Historical article:
STARS CONTROL WAVE-LENGTH;
USED TO CHECK TUNING FORK
An interesting development in checking the frequencies of broadcasting stations is announced by the A.W.A. Research Laboratory
THE stars in the heavens have been harnessed to prevent overlapping among broadcasting stations. By their aid, complaints of interference between any of the 121 stations in Australia have been practically eliminated.
To test whether a station is on its wave-length, the scientific staff at the A.W.A. Research Laboratory, Ashfield, employs a tuning fork of high-grade Elinvar steel. This fork, when vibrating, has a natural frequency of 1000 cycles per second, and when its frequency is compared with the frequency of a broadcast station or control equipment in course of manufacture, the slightest variation from an allotted frequency or wave-length is detected.
The paramount consideration regarding the tuning fork, therefore, is either that it must be correct, or, if it is not absolutely correct, that its degree of error should be known to a very precise figure.

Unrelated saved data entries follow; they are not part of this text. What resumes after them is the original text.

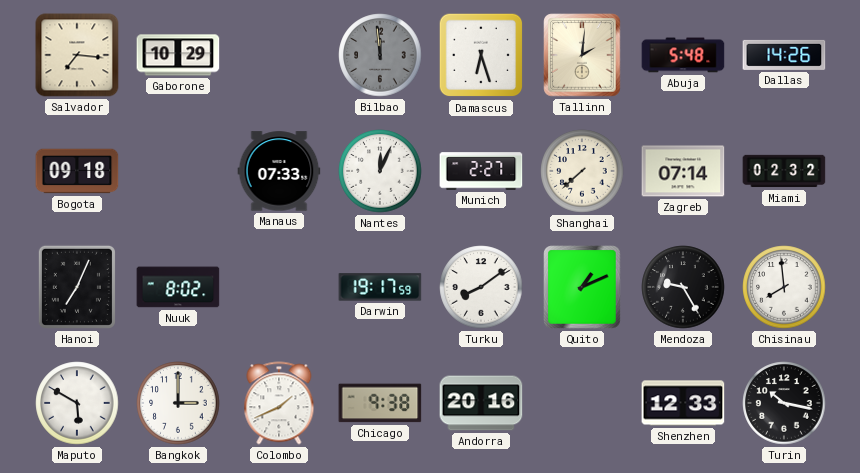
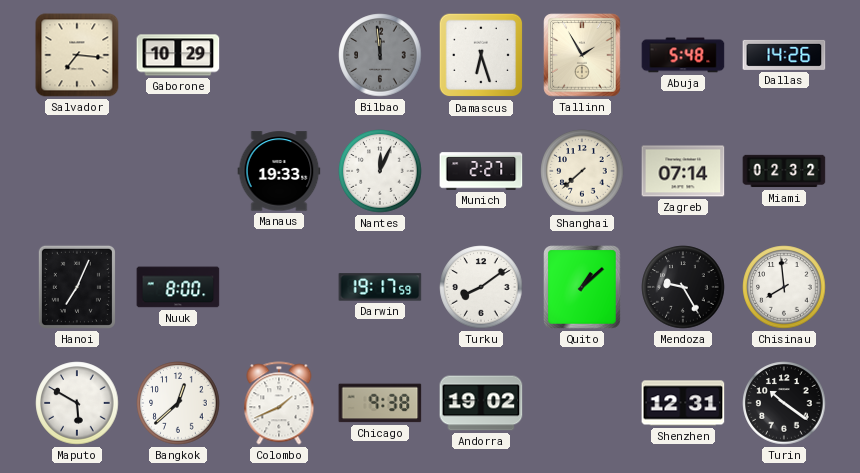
Tallinn: 2:01 -> 1:55
Bogota: 09:18 -> none
Manaus: 07:33 -> 19:33
Nuuk: 8:02 -> 8:00
Quito: 1:11 -> 1:08
Bangkok: 3:00 -> 12:38
Andorra: 20:16 -> 19:02
Shenzhen: 12:33 -> 12:31
Turin: 10:17 -> 10:21
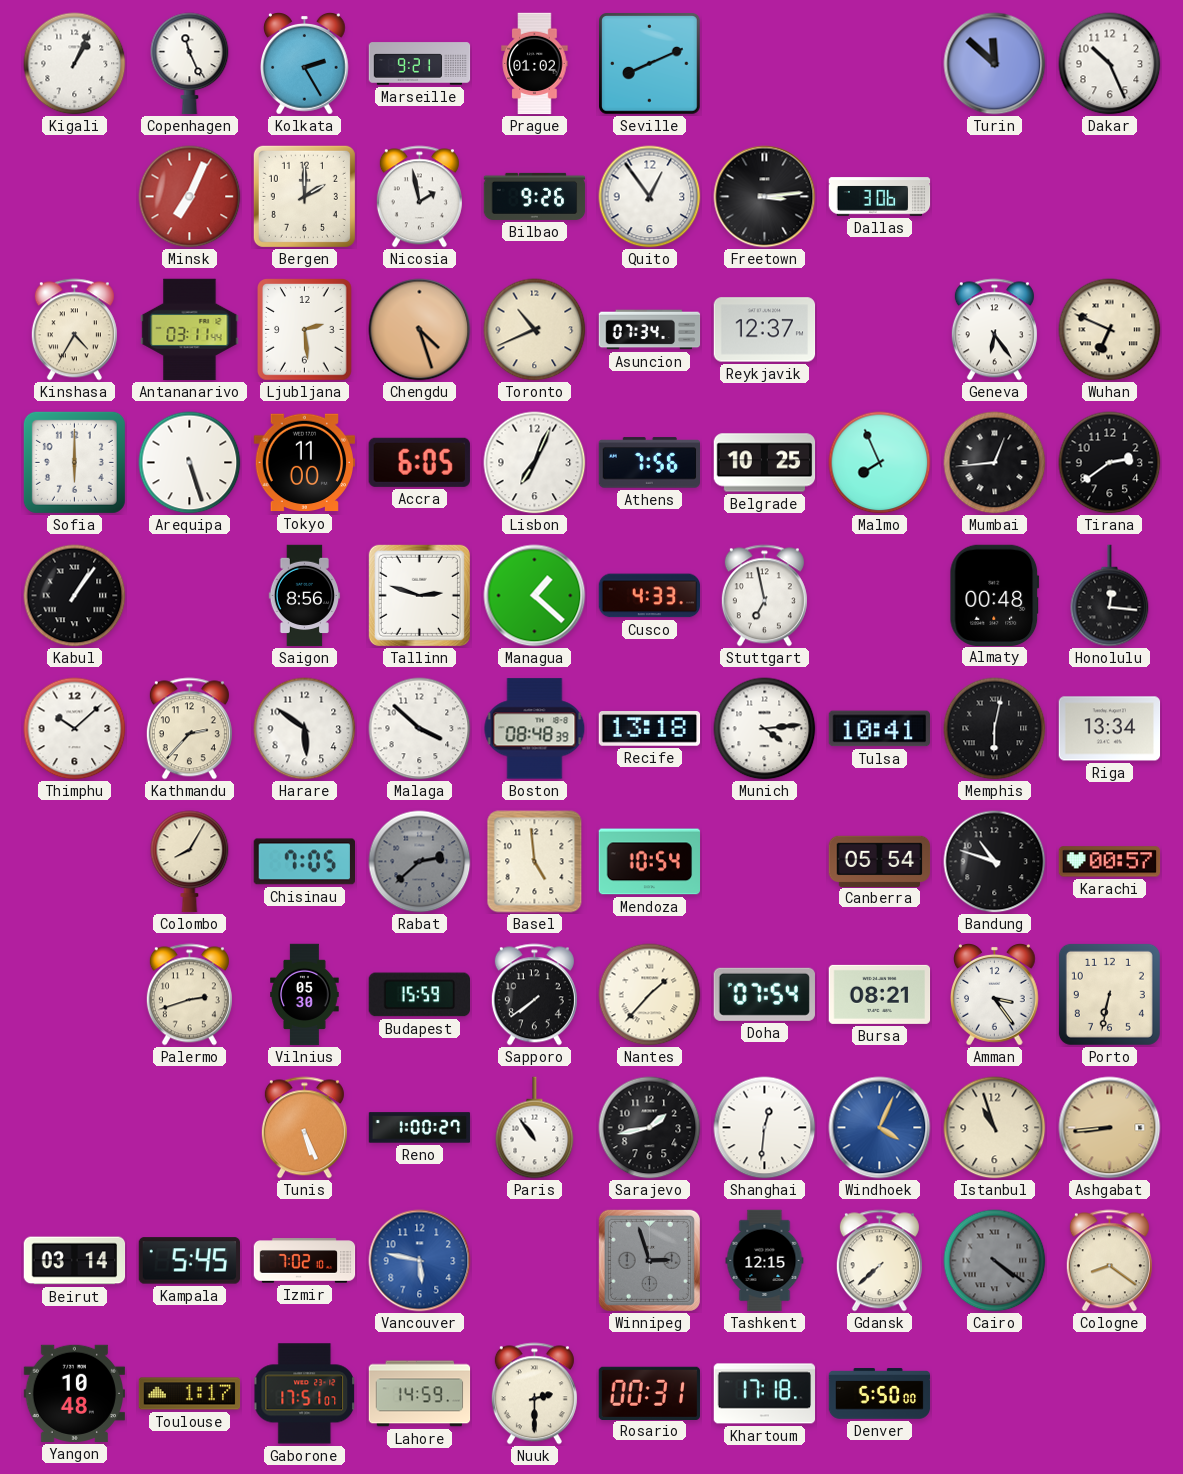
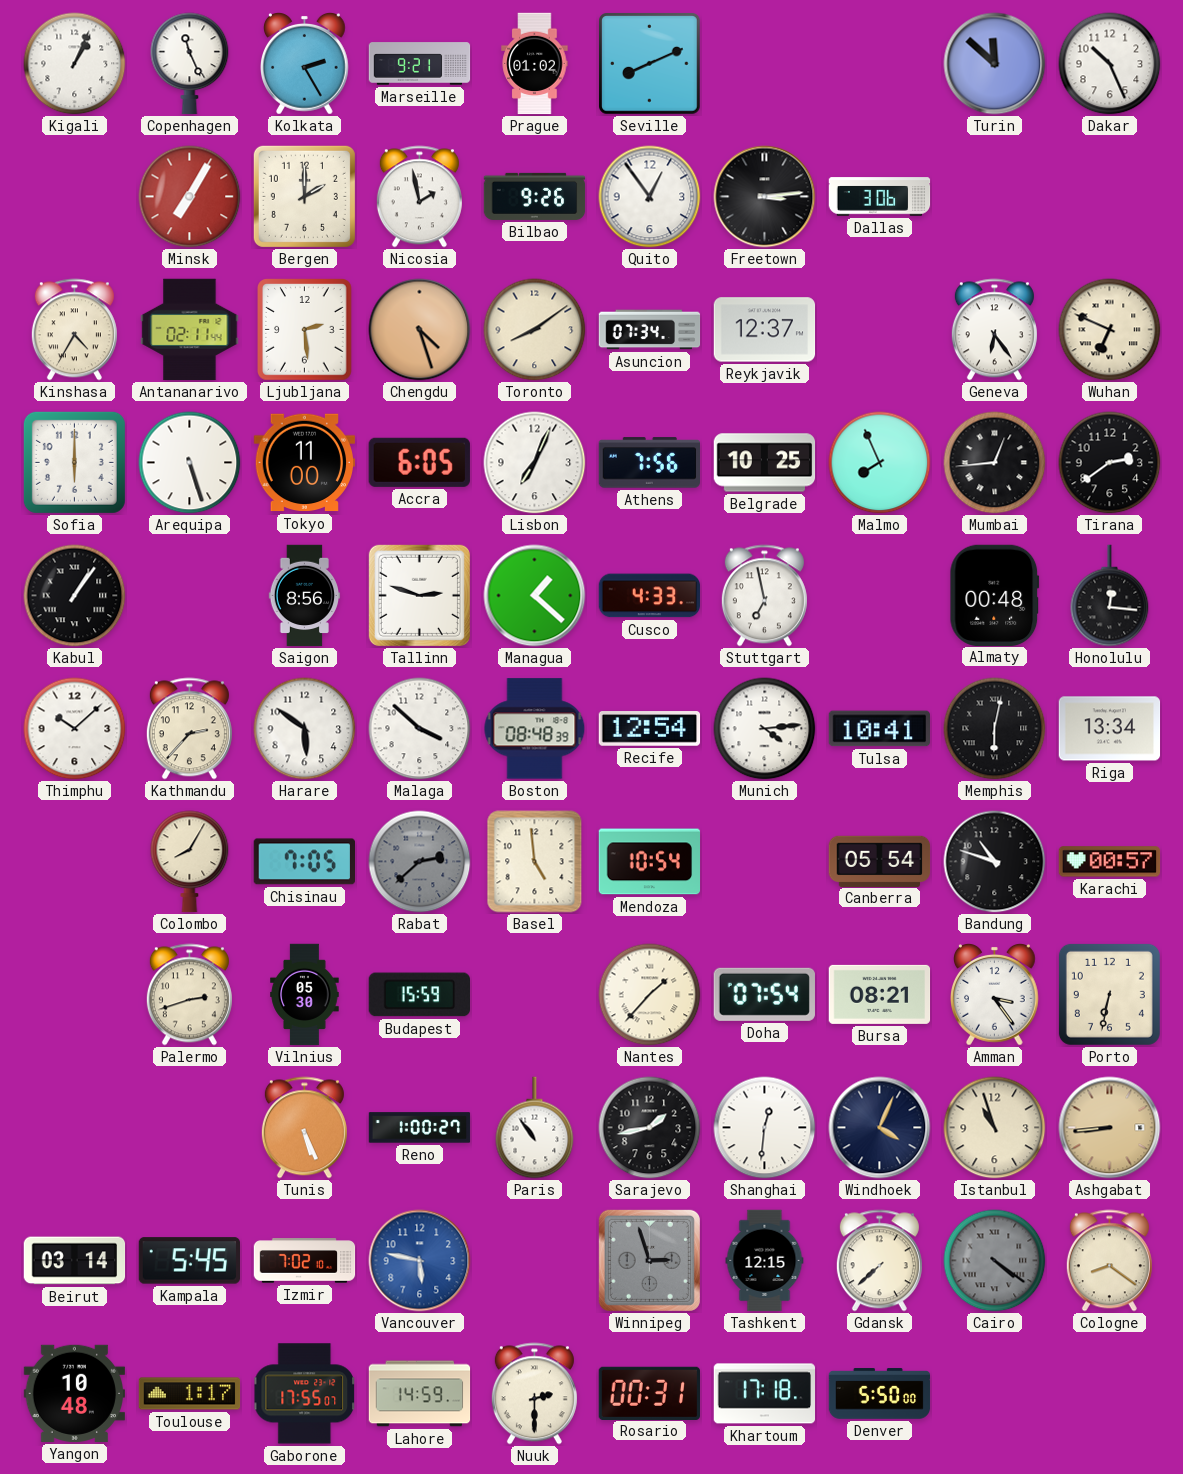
Minsk: 7:04 -> 7:05
Antananarivo: 03:11 -> 02:11
Toronto: 10:41 -> 8:09
Recife: 13:18 -> 12:54
Sapporo: 7:39 -> none
Windhoek dial: blue -> navy
Gaborone: 17:51 -> 17:55
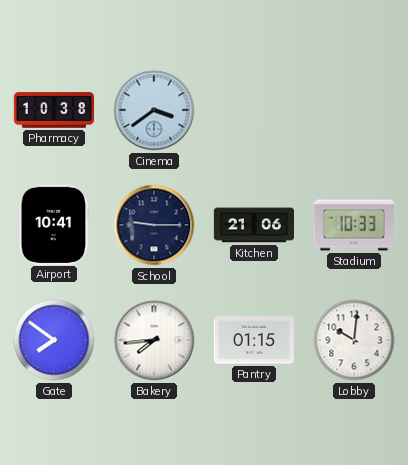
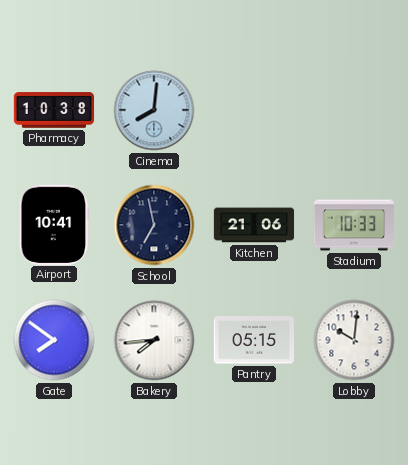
Cinema: 3:39 -> 8:01
School: 9:15 -> 6:58
Pantry: 01:15 -> 05:15
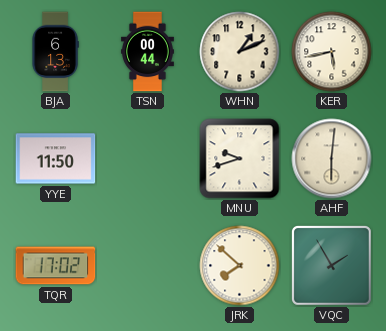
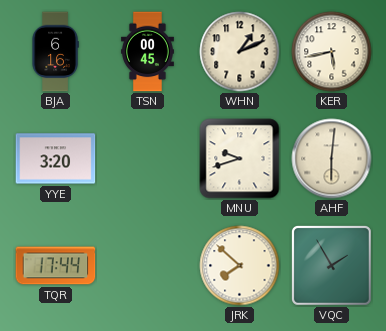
BJA: 6:13 -> 6:16
TSN: 00:44 -> 00:45
YYE: 11:50 -> 3:20
TQR: 17:02 -> 17:44
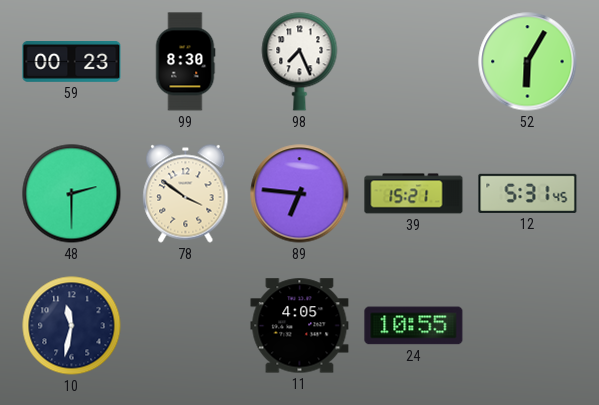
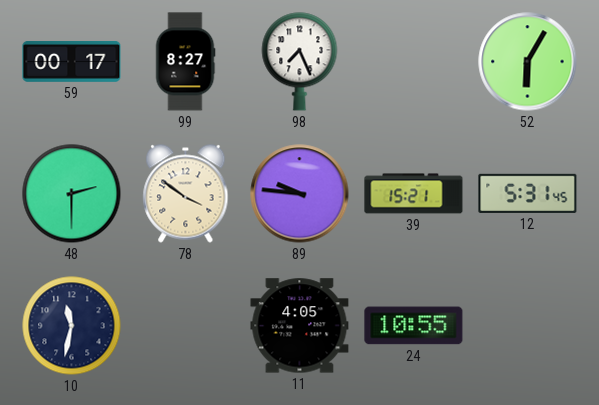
59: 00:23 -> 00:17
99: 8:30 -> 8:27
89: 6:46 -> 9:46
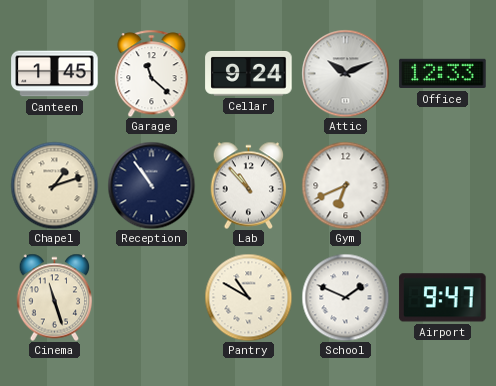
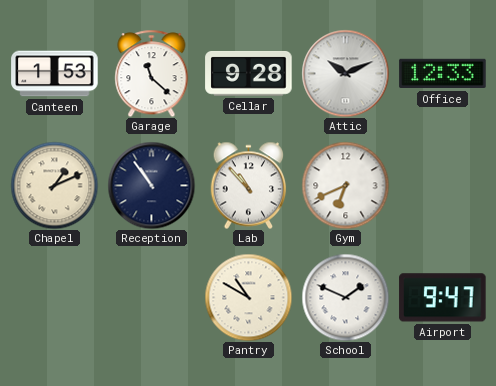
Canteen: 1:45 -> 1:53
Cellar: 9:24 -> 9:28
Chapel: 1:12 -> 1:11
Cinema: 11:27 -> none
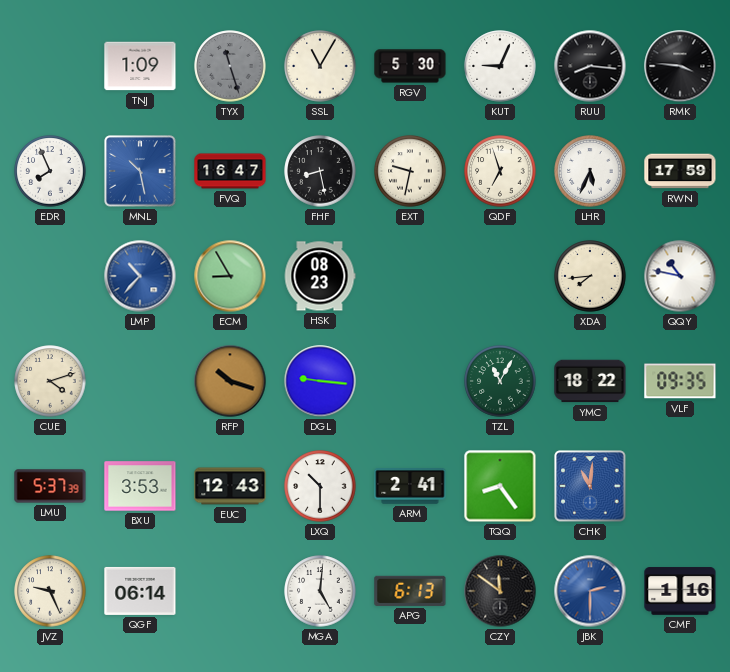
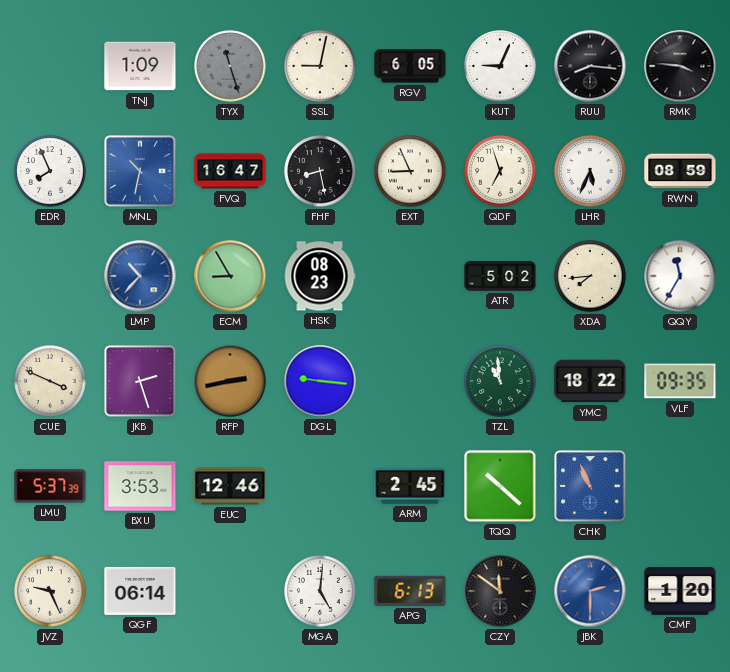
SSL: 11:05 -> 9:02
RGV: 5:30 -> 6:05
MNL: 10:28 -> 10:32
EXT: 9:32 -> 8:56
RWN: 17:59 -> 08:59
ATR: none -> 5:02
QQY: 10:47 -> 11:35
CUE: 4:12 -> 3:49
JKB: none -> 2:27
RFP: 10:18 -> 2:43
TZL: 11:05 -> 10:59
EUC: 12:43 -> 12:46
LXQ: 10:30 -> none
ARM: 2:41 -> 2:45
TQQ: 8:24 -> 10:22
CHK: 11:01 -> 10:56
CMF: 1:16 -> 1:20
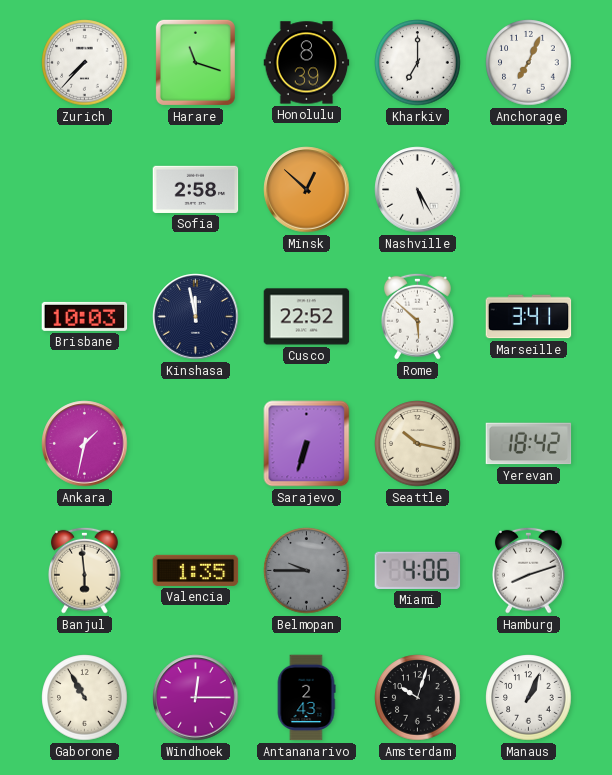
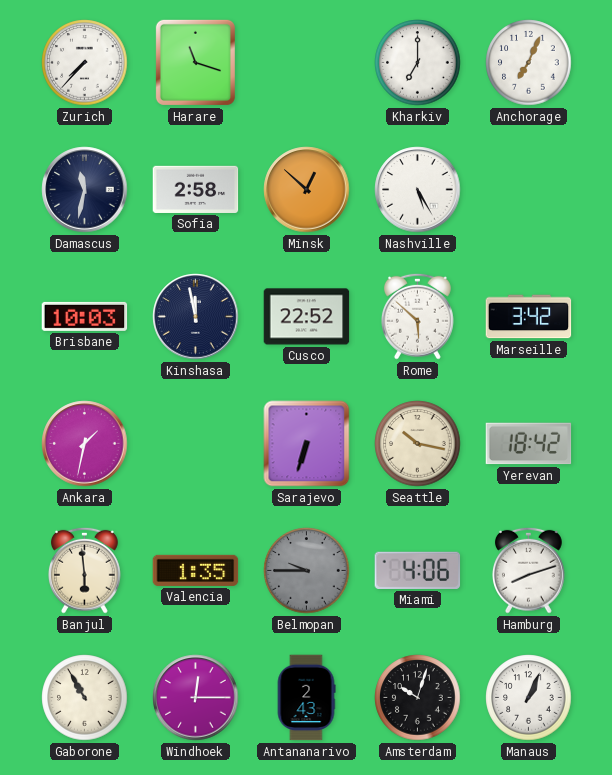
Honolulu: 8:39 -> none
Damascus: none -> 11:32
Marseille: 3:41 -> 3:42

Here is where the stars are invoked.
First, the fork must be kept at a very precise temperature and pressure. This is accomplished by enclosing it in a sealed metal cylinder around which are wound automatically-controlled heating elements. At the set temperature, the fork’s natural frequency is theoretically exactly 1000 cycles, although actually it might be 999,999 cycles. When vibrated, its pulsations are recorded on a tape. Parallel with this graph another record is made of time signals astronomically controlled, and received by wireless from the great observatories of the world. Any minute deviation of the tuning fork’s Impulses with those of sidereal time can be measured at leisure, so that the precise error—if any—of the tuning fork at any particular moment is known. The fork thus becomes an infallible measure, and so can reveal any divergence from accuracy on the part of a station under test. In this way, the A. W. A. laboratory is in a position to place any station on its frequency within a minute tolerance.
Note: A.W.A. is the “Amalgamated Wireless Australasia Ltd”.